Curtis Seltzer, a rural land investor and author of How to Be a Dirt-Smart Buyer of Country Property, says rural buying should start at the ground up, literally, with a focus on dirt. "Most buyers from the city and suburbs, including me, focus first and almost exclusively on the country house, whether existing or planned," writes Seltzer. "This comes at the expense of paying attention to the dirt on which the house stands and which surrounds it. We do this, I think, because all of us have a passing familiarity with houses. So we evaluate country property in terms of what we know rather than what we don't."

[See 10 Places to Buy a Retirement Home for Under $100,000.]

Seltzer offers these tips:

-- Look first at how the land lays--its topography. Which direction do its slopes face? How steep are they? If the land is flat, will it drain quickly or hold water because the subsurface contains a lot of clay? The surface vegetation and the feel of the dirt in your hands will give you an initial reading. Topographically interesting land is usually more interesting to spend time on, but it's also more expensive to work with and much harder to work against.

-- Second, look at your soils. Different soils have different characteristics and capabilities which will determine what you can do with your property at a reasonable cost. Your first stop in scoping property is to pick up a copy of the county's Soil Survey at the local U.S. Department of Agriculture office.
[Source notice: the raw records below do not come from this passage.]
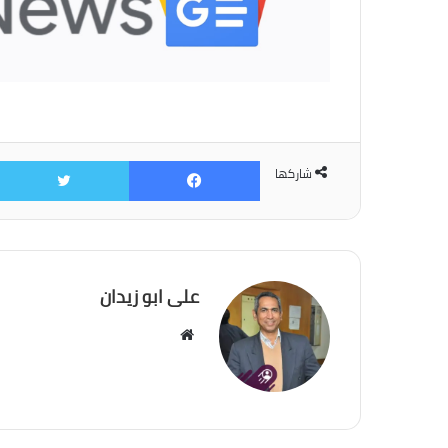
فيسبوك
شاركها
على ابو زيدان
موقع
الويب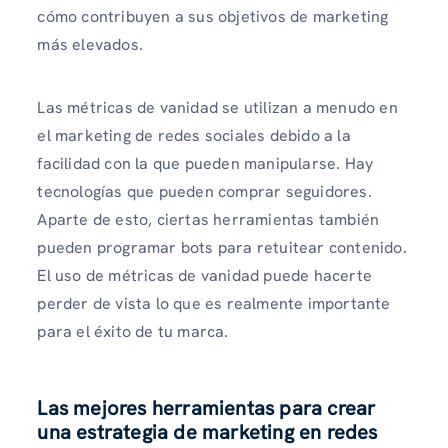
cómo contribuyen a sus objetivos de marketing
más elevados.
Las métricas de vanidad se utilizan a menudo en
el marketing de redes sociales debido a la
facilidad con la que pueden manipularse. Hay
tecnologías que pueden comprar seguidores.
Aparte de esto, ciertas herramientas también
pueden programar bots para retuitear contenido.
El uso de métricas de vanidad puede hacerte
perder de vista lo que es realmente importante
para el éxito de tu marca.
Las mejores herramientas para crear
una estrategia de marketing en redes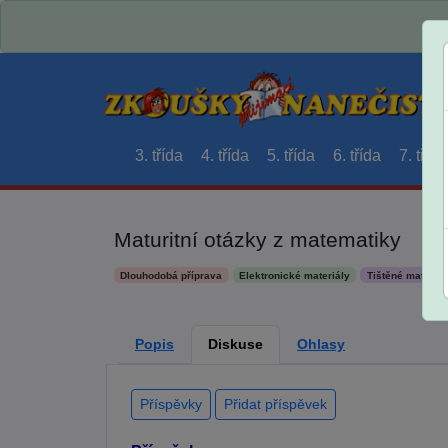
3. třída
4. třída
5. třída
6. třída
7. třída
Maturitní otázky z matematiky
Dlouhodobá příprava
Elektronické materiály
Tištěné materiál
Popis
Diskuse
Ohlasy
Příspěvky
Přidat příspěvek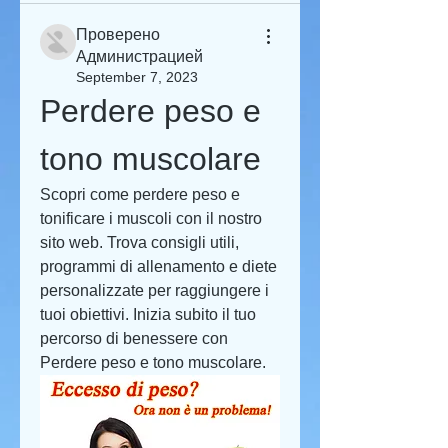
Проверено
Администрацией
September 7, 2023
Perdere peso e 
tono muscolare
Scopri come perdere peso e 
tonificare i muscoli con il nostro 
sito web. Trova consigli utili, 
programmi di allenamento e diete 
personalizzate per raggiungere i 
tuoi obiettivi. Inizia subito il tuo 
percorso di benessere con 
Perdere peso e tono muscolare.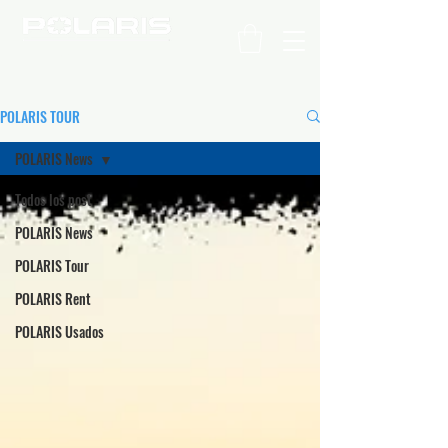
C H I L E
POLARIS TOUR
POLARIS News
Todos los post
POLARIS News
POLARIS Tour
POLARIS Rent
POLARIS Usados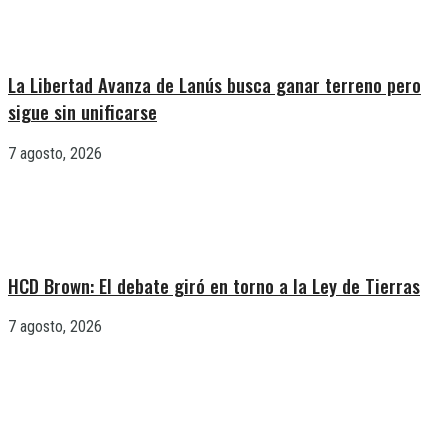
La Libertad Avanza de Lanús busca ganar terreno pero
sigue sin unificarse
7 agosto, 2026
HCD Brown: El debate giró en torno a la Ley de Tierras
7 agosto, 2026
County-level aerial maps and soil-survey information are available for some states and counties, and can be found at

-- Third, look at the location of your dirt. Will it be hard to get to in bad weather? Is it subject to flooding, earthquakes, mudslides, windstorms, fires, and prevailing weather? If you have shoreline, is the land low (bad) or high (good)? Is the shoreline eroding? Is the land facing in the right compass direction for your plans?

-- Finally, look at your dirt in terms of proximity to local goods and bads--hospital, fire station, public water and sewerage, rescue squad, floodplain, job opportunities, and distance from your current residence, post office, bank, supermarket, and objectionable facilities--however you care to define them.

Trending now. United Country's Duffy says rural destinations in the Mid-Atlantic are drawing rising interest for their temperate climate, mix of mountains and shoreline, and reasonable distance to centers such as Washington, D.C. This way, retirees may maintain consulting positions and ease into their retirement. One micro-trend is what he terms the "half-backers." It's a population that spent their working years in the Northeast, then retired to Florida, but are now finding unattractive pricing (or lack of housing or elbow room there) and are moving halfway back to the Northeast.

Duffy says "small" ranches of a few hundred acres in Texas are popular searches on his firm's website. He also notes increasing migration from California to the "unspoiled" and less-expensive mountain retreats of Colorado, Montana, and Idaho.